Would this be acceptable for me to submit since I’ve had help with it?


----------



## Firemajic (Feb 8, 2018)

Pel, if you feel this poem is finished, and you have little or no interest in improving it/. or would be resistant to any changes... then, no... it would not be appropriate....because the Pip is about improving. However, if you feel there is room for improvement, then I have no problem with you entering it in the Pip challenge, if jen and PiP approve....


----------



## Pelwrath (Feb 8, 2018)

I won’t submit it. Yes, it could be improved on but I never knew it was a personification poem. I’ve had people offer suggestions and that, to me, violates the purpose of the PIP. So, thanks for the offer but I’ll try and come up with a poem for that challenge, which this one wasn’t.


----------



## Pelwrath (Feb 8, 2018)

*A Night with a Page*


That pernicious thing,
mocking us with its emptiness.
Silence your confounding taunts,
we’ll fill that black hole 
with hearts blood, as ink.
Bedlam incarnate,
a proxy for despair.
In bed with our spouses
but you’re twisting our dreams,
You act like a Selkie.
look like a Kitsune.
Always consuming,
never sated.
When drained and tired,
We smile at what’s been created,
and that always drives you away.


----------



## jenthepen (Feb 9, 2018)

I think this is one you can keep and be proud of, Pel.


----------



## Pelwrath (Feb 9, 2018)

I’m rather happy with it myself. Following the process and the end result.  Thanks to all of you for your input.


----------



## poski11 (Feb 11, 2018)

Hi Pelwrath,

I like the change in the title. I agree with Jen about cutting pronouns. I think revision2 L10 “but you in my dreams” works much better than revision3 L9 “but you’re twisting our dreams”; I don’t see how two people can share the same dream, unless the “spouse” is your muse as Firemajic thought. If not my first thought was did your spouse help with writing the poem? Is she just as stressed about the empty page as you; consider revision3 L15 “We smile at what’s been created” (who is the we referring to) and Revision3 L4 “we’ll fill that black hole” (who is considered the we)?

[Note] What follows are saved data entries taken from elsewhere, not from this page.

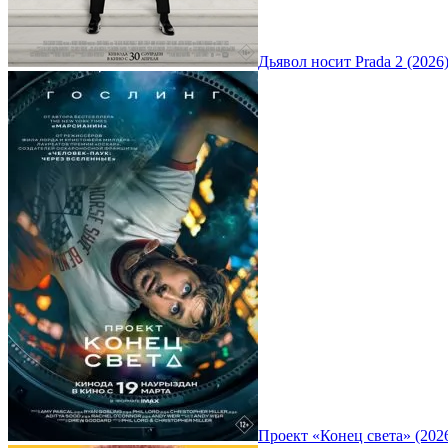
Дьявол носит Prada 2 (2026
Проект «Конец света» (202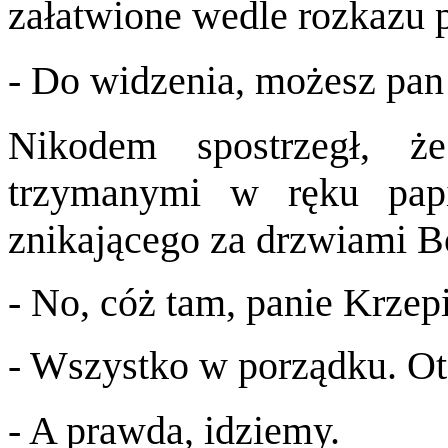
załatwione wedle rozkazu 
- Do widzenia, możesz pan 
Nikodem spostrzegł, że
trzymanymi w ręku pap
znikającego za drzwiami B
- No, cóż tam, panie Krzep
- Wszystko w porządku. Ot
- A prawda, idziemy.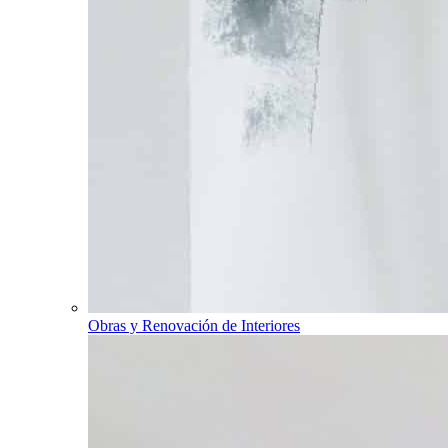
Obras y Renovación de Interiores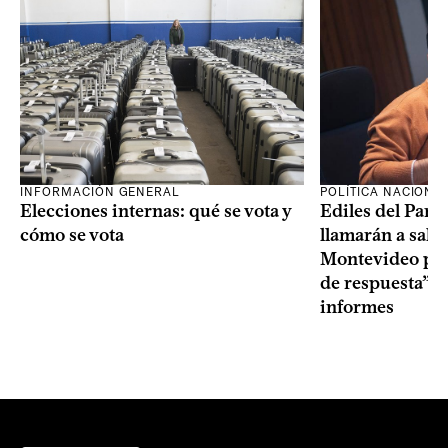
INFORMACIÓN GENERAL
POLÍTICA NACIONA
Elecciones internas: qué se vota y
Ediles del Part
cómo se vota
llamarán a sala 
Montevideo por 
de respuesta” a
informes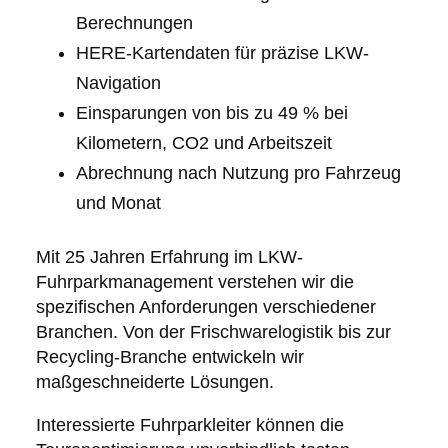
Berechnungen
HERE-Kartendaten für präzise LKW-
Navigation
Einsparungen von bis zu 49 % bei
Kilometern, CO2 und Arbeitszeit
Abrechnung nach Nutzung pro Fahrzeug
und Monat
Mit 25 Jahren Erfahrung im LKW-
Fuhrparkmanagement verstehen wir die
spezifischen Anforderungen verschiedener
Branchen. Von der Frischwarelogistik bis zur
Recycling-Branche entwickeln wir
maßgeschneiderte Lösungen.
Interessierte Fuhrparkleiter können die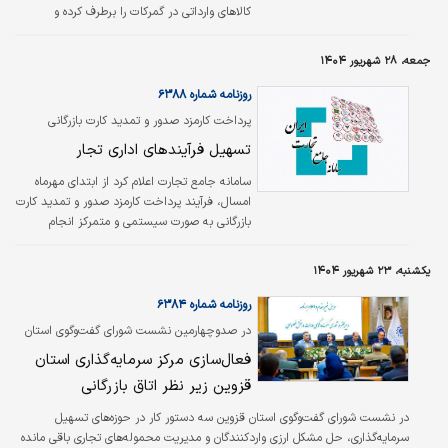
کالاهای وارداتی در گمرکات را برطرف کرده و
سیاست‌های ارزی و تجاری کشور را در راستای
تسهیل تجارت، بازنگری کنند.
جمعه، ۲۸ شهریور ۱۴۰۴
روزنامه شماره ۶۳۸۸
پرداخت کارمزد صدور و تمدید کارت بازرگانی
سیستمی می‌شود؛
تسهیل فرآیندهای اداری تجار
سامانه جامع تجارت اعلام کرد از ابتدای مهرماه
امسال، فرآیند پرداخت کارمزد صدور و تمدید کارت
بازرگانی به صورت سیستمی و متمرکز انجام
خواهد شد.
یکشنبه، ۲۳ شهریور ۱۴۰۴
روزنامه شماره ۶۳۸۴
در صدوچهارمین نشست شورای گفت‌وگوی استان
قزوین تصویب شد
فعال‌سازی مرکز سرمایه‌گذاری استان
قزوین زیر نظر اتاق بازرگانی
در نشست شورای گفت‌وگوی استان قزوین سه دستور کار در حوزه‌های تسهیل
سرمایه‌گذاری، حل مشکل ارزی واردکنندگان و مدیریت محموله‌های تجاری باقی مانده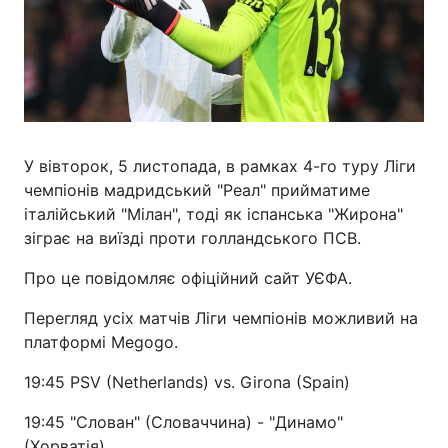
У вівторок, 5 листопада, в рамках 4-го туру Ліги
чемпіонів мадридський "Реал" прийматиме
італійський "Мілан", тоді як іспанська "Жирона"
зіграє на виїзді проти голландського ПСВ.
Про це повідомляє офіційний сайт УЄФА.
Перегляд усіх матчів Ліги чемпіонів можливий на
платформі Megogo.
19:45 PSV (Netherlands) vs. Girona (Spain)
19:45 "Слован" (Словаччина) - "Динамо"
(Хорватія)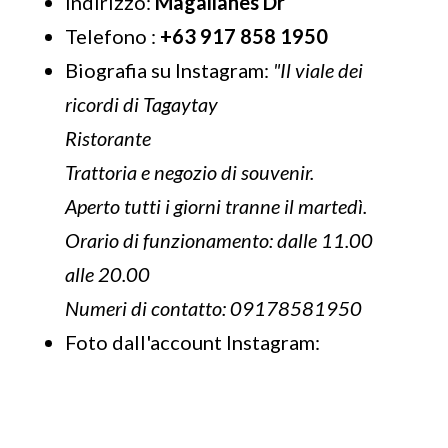
Indirizzo:
Magallanes Dr
Telefono :
+63 917 858 1950
Biografia su Instagram:
"Il viale dei
ricordi di Tagaytay
Ristorante
Trattoria e negozio di souvenir.
Aperto tutti i giorni tranne il martedì.
Orario di funzionamento: dalle 11.00
alle 20.00
Numeri di contatto: 09178581950
Foto dall'account Instagram: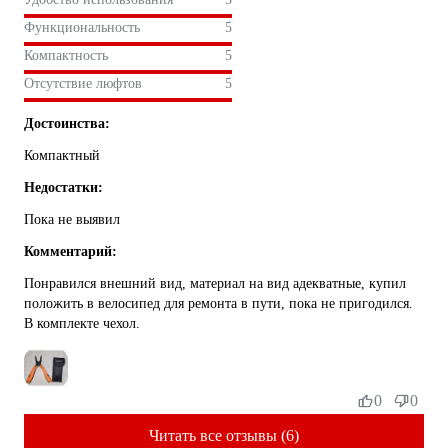
Функциональность
5
Компактность
5
Отсутствие люфтов
5
Достоинства:
Компактный
Недостатки:
Пока не выявил
Комментарий:
Понравился внешний вид, материал на вид адекватные, купил
положить в велосипед для ремонта в пути, пока не пригодился.
В комплекте чехол.
0
0
Читать все отзывы (6)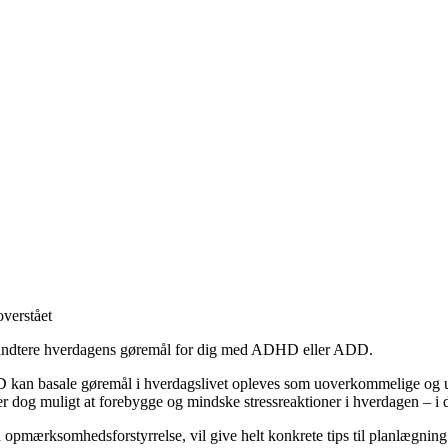
overstået
t håndtere hverdagens gøremål for dig med ADHD eller ADD.
n basale gøremål i hverdagslivet opleves som uoverkommelige og udlø
dog muligt at forebygge og mindske stressreaktioner i hverdagen – i d
pmærksomhedsforstyrrelse, vil give helt konkrete tips til planlægnin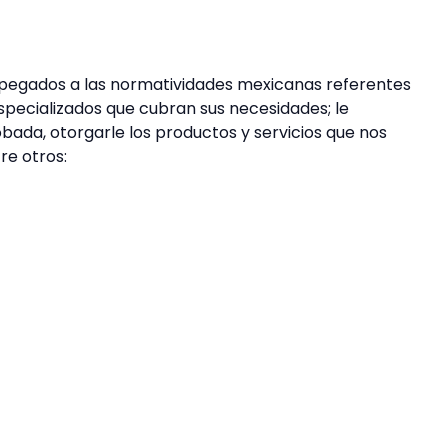
, apegados a las normatividades mexicanas referentes
especializados que cubran sus necesidades; le
ada, otorgarle los productos y servicios que nos
re otros:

Revision3 L4 “we’ll fill that black hole” while a strong image doesn’t work for me because of the definition of a black hole (once something enters nothing gets out, especially light). If you fill a black there is nothing to see. Does that make sense?

This is a poem that I can relate to every time I open my notebook and I think it’s on the right track.

Poski11


----------



## Pelwrath (Feb 11, 2018)

I need to see them both at the same time
Rev #2

*A Night with a Page


That pernicious thing,
mocking us with its emptiness.
Silence your confounding taunts,
we’ll fill that black hole 
with hearts blood, as ink.
Bedlam incarnate,
a proxy for despair.
In bed with our spouses
but you’re in my dreams,
twisting our thoughts.
You act like a Selkie.
look like a Kitsune.
Always consuming,
never sated.
When drained and tired,
I smile at what’s been created,
and that always drives you away.



REV #3

**A Night with a Page*


*That pernicious thing,*
*mocking us with its emptiness.*
*Silence your confounding taunts,*
*we’ll fill that black hole *
*with hearts blood, as ink.*
*Bedlam incarnate,*
*a proxy for despair.*
*In bed with our spouses*
*but you’re twisting our dreams,*
*You act like a Selkie.*
*look like a Kitsune.*
*Always consuming,*
*never sated.*
*When drained and tired,*
*We smile at what’s been created,*
*and that always drives you away.*




*The "we" is all writers.    No, people don't have the same dream but they have similar dreams, hence using "our" for all writers dreams of a story/poem.*

*Now, POV, IMHO, been called on this in all my poems, so is it an issue  or a case of some readers like and some readers don't?  Next, yes, all suggestions are at my whim, though improving the poem is the objective. So, when or how do I know if my direction is best for the poem?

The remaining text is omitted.